É nessa medida que deve ser solucionado o problema da (in)admissibilidade
das provas ilícitas, procedendo a um juízo de ponderação entre os interesses em
conflito, uma vez que “os valores e direitos fundamentais devem ser harmonizados, no
caso concreto, por meio de juízos de ponderação que vise concretizar ao máximo os
direitos constitucionalmente protegidos, não se devendo por meio de uma precipitada
ponderação de bens ou valores in abstrato, desprezar um direito a custa da prevalência
do outro”357.
Todavia, deve ter-se em atenção que a aplicação do princípio da
proporcionalidade e seus elementos intrínsecos – adequação, necessidade e
proporcionalidade em sentido estrito – deve ser sempre norteada pela racionalidade e
objectividade para garantir a perfeita realização da justiça.

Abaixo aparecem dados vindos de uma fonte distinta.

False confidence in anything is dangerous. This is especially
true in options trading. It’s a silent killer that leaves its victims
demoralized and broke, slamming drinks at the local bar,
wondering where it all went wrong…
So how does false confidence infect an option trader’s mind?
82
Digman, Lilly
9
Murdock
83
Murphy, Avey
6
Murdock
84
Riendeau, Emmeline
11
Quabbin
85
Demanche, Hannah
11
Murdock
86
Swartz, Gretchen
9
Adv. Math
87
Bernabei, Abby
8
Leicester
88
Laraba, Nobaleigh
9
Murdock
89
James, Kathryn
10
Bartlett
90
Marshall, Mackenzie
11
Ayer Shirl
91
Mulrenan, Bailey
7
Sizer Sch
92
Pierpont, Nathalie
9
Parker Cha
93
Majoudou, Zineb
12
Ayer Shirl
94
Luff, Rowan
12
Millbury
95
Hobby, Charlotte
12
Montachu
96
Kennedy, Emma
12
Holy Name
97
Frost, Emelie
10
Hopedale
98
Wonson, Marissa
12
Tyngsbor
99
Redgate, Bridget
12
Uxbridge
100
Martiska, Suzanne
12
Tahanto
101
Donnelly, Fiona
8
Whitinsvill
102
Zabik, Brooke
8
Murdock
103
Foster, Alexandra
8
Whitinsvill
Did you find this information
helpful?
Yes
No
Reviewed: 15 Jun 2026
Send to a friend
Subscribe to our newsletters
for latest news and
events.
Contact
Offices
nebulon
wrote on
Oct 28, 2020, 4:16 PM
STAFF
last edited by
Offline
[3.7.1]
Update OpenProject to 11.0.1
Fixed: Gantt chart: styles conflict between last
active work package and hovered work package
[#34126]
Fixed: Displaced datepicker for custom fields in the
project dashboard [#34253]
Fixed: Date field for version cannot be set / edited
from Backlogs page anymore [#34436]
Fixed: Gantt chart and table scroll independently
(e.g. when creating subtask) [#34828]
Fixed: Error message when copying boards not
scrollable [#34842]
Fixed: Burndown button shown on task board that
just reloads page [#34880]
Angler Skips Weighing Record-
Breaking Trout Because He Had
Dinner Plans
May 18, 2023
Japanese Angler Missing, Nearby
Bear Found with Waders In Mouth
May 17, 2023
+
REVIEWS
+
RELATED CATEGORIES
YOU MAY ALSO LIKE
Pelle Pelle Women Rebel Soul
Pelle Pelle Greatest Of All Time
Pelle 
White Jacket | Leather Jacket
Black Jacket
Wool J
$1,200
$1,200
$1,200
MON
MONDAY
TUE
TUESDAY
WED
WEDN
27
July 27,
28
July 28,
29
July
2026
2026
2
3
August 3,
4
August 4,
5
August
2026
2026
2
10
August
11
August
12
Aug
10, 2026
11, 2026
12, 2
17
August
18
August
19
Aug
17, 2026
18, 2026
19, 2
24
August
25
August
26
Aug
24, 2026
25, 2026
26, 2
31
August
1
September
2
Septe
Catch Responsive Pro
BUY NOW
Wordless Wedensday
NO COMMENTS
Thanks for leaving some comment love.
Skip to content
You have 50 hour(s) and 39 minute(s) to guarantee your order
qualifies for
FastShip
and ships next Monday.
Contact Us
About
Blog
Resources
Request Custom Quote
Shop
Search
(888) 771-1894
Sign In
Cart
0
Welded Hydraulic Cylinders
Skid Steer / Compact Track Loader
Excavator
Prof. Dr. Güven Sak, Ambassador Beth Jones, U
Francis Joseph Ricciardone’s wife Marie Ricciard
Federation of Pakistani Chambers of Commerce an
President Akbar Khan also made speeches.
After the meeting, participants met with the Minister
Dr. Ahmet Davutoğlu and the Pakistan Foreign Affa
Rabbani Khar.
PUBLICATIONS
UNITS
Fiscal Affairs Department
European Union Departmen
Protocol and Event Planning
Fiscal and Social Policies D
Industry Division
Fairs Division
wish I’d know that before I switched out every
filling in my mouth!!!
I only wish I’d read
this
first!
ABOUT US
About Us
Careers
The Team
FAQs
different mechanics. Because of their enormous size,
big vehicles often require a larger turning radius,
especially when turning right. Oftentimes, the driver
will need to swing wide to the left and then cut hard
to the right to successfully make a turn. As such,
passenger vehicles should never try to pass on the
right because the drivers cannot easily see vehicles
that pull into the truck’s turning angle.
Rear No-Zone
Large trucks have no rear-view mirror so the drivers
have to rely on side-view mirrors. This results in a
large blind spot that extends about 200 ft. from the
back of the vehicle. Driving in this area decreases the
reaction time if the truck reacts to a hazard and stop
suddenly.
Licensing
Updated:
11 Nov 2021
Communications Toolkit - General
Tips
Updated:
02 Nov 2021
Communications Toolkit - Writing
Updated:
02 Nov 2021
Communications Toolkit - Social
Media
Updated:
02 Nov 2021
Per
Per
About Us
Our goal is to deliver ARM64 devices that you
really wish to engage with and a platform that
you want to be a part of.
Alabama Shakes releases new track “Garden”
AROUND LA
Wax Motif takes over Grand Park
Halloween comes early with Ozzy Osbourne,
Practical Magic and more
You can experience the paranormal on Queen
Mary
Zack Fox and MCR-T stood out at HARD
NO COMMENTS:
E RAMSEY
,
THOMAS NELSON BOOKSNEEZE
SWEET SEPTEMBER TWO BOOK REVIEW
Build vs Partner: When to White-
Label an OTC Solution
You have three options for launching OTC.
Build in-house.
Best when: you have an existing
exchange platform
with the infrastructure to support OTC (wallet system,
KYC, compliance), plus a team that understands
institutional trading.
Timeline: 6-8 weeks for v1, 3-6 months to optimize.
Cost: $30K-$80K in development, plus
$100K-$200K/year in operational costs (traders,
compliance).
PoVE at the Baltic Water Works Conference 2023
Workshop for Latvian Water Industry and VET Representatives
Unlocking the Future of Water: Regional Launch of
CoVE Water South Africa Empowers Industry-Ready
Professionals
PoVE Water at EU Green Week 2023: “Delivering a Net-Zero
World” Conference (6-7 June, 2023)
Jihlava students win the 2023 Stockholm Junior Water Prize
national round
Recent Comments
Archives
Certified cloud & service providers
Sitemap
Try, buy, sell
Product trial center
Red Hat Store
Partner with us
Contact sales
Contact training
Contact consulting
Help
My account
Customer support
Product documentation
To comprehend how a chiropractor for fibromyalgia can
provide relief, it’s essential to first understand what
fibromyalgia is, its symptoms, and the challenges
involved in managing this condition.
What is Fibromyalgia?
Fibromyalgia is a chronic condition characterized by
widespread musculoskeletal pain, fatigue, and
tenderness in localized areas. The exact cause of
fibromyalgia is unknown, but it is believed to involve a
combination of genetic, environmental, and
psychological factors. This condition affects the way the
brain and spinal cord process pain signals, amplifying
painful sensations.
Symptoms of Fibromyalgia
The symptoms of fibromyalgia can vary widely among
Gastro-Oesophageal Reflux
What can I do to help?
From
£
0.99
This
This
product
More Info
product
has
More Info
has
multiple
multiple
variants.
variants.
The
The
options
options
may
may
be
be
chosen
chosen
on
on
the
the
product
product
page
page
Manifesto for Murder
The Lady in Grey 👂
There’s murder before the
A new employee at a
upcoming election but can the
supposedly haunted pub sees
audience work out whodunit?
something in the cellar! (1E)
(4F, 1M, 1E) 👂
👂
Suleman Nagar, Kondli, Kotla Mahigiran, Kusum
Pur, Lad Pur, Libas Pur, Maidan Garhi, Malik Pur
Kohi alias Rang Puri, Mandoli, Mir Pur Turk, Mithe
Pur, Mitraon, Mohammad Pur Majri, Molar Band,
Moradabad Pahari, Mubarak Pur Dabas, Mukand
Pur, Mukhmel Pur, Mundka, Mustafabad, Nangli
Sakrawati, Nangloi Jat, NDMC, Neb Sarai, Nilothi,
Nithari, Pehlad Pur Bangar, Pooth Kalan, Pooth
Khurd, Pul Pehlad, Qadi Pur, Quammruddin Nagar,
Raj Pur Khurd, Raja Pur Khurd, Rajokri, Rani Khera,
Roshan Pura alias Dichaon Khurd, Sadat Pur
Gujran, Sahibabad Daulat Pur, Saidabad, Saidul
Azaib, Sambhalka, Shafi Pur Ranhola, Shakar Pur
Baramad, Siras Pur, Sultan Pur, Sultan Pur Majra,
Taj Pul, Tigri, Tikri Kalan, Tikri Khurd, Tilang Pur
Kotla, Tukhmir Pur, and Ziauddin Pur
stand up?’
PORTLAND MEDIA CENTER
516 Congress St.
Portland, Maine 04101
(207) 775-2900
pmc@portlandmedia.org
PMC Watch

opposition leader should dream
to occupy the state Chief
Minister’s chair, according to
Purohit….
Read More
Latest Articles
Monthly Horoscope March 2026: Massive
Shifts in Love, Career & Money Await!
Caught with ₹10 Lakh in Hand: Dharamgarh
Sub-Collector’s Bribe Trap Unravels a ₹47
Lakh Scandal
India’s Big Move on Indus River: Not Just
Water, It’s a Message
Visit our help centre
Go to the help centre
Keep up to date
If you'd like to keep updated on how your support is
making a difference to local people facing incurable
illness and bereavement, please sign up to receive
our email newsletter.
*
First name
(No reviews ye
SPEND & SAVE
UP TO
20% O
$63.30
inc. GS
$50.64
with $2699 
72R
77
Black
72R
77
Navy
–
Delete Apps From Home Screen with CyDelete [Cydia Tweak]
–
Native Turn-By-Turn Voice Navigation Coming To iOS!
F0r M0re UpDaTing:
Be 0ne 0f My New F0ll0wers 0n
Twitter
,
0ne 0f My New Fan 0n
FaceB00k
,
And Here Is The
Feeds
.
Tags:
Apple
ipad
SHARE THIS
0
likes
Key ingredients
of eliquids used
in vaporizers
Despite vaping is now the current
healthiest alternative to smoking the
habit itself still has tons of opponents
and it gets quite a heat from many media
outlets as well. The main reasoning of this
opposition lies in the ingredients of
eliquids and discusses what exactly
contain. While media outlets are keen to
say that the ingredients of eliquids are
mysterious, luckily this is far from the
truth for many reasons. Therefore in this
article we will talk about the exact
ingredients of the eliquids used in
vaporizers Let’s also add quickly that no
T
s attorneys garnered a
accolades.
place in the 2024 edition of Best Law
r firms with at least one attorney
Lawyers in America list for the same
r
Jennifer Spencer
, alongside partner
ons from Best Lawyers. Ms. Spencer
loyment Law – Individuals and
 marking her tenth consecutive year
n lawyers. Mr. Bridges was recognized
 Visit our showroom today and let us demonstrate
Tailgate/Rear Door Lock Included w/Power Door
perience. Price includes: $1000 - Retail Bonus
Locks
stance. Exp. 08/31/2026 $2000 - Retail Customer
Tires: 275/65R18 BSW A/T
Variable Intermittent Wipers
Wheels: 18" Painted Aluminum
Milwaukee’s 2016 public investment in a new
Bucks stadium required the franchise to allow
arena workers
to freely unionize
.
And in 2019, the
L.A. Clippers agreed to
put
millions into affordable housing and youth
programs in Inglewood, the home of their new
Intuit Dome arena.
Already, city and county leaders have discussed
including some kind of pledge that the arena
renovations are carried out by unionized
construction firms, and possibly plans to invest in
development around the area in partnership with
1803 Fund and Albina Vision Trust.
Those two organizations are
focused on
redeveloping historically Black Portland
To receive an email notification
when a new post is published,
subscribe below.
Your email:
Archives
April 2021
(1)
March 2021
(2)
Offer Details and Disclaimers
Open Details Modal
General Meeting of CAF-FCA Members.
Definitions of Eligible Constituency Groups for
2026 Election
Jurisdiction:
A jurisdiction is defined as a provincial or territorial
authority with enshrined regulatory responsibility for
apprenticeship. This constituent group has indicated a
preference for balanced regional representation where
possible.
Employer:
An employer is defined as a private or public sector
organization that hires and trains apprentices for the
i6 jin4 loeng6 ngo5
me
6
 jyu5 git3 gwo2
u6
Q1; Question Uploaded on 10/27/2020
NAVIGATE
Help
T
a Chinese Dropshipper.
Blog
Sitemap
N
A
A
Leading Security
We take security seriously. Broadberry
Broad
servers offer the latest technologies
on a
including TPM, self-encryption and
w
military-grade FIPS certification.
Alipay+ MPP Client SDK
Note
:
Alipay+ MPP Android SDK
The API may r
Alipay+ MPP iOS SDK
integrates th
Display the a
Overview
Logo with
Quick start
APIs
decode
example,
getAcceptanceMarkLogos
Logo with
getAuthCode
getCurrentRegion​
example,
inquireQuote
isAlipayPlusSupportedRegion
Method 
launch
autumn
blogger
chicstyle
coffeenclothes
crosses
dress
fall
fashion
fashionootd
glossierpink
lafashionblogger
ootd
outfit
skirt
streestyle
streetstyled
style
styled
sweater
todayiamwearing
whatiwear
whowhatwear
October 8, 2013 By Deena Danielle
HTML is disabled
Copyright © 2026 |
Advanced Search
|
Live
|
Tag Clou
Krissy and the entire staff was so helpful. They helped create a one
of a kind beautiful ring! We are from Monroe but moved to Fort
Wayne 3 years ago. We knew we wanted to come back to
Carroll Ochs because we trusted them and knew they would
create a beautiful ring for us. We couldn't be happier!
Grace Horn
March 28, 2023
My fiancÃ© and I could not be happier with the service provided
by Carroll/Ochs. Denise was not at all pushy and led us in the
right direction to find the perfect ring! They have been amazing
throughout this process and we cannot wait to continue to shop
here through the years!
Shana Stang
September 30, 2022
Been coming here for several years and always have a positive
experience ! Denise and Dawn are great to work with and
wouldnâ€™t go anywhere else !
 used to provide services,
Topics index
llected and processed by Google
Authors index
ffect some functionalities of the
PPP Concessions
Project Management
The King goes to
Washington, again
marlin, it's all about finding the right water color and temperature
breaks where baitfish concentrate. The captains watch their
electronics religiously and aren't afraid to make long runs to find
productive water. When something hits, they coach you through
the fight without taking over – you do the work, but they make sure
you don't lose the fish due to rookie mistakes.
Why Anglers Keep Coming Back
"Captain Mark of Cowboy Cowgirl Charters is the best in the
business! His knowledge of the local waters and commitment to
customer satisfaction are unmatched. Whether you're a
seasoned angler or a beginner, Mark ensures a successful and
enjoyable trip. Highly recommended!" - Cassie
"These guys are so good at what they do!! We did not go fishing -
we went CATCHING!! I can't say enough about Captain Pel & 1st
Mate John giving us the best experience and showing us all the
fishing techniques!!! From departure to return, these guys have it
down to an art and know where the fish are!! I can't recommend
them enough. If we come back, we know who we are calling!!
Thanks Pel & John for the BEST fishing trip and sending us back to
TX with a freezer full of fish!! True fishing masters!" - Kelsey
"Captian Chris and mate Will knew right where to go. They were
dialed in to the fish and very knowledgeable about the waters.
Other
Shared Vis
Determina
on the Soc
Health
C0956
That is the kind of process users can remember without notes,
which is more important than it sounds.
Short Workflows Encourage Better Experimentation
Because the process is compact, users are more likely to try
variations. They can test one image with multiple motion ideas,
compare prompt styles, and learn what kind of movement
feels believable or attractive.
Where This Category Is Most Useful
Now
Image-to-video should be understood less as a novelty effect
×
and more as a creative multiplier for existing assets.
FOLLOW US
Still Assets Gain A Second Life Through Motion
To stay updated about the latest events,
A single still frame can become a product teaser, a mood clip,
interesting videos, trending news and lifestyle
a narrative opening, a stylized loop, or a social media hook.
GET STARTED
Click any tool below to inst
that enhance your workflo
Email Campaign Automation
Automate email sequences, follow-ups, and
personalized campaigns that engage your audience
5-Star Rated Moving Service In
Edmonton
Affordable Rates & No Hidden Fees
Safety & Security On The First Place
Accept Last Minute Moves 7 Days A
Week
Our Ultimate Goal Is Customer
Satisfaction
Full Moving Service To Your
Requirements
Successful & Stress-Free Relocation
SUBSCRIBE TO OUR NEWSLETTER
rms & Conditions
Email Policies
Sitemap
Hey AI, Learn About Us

357 MOREIRA, Josemar, O princípio da proporcionalidade como eixo normativo de conflito de
interesses: análise da prerrogativa de exercício de um direito fundamental em detrimento de outro e a
produção de prova na ocorrência de condução sob o efeito do álcool, Dissertação de Mestrado
apresentada à Faculdade de Direito da Universidade de Lisboa, Lisboa, 2005, p. 100.
134
CONCLUSÕES
Depois do estudo feito sobre o tema é chegado o momento de apresentarmos as
nossas conclusões.
1. A tutela dos direitos dos particulares foi deferida ao Estado por força do
princípio da proibição da autotutela tendo-se-lhes concedido o direito de acção – art.º
20º CRP.
2. As partes intervenientes no processo têm o direito de ver a sua causa
apreciada num processo justo, leal e equitativo, ou seja, o conflito tem de ser composto
de forma justa e num prazo razoável.
3. A prova visa formar a convicção do juiz sobre a veracidade dos factos. E
esta é entendida em três sentidos, quais sejam, a prova enquanto meio, enquanto
actividade e enquanto resultado da actividade probatória.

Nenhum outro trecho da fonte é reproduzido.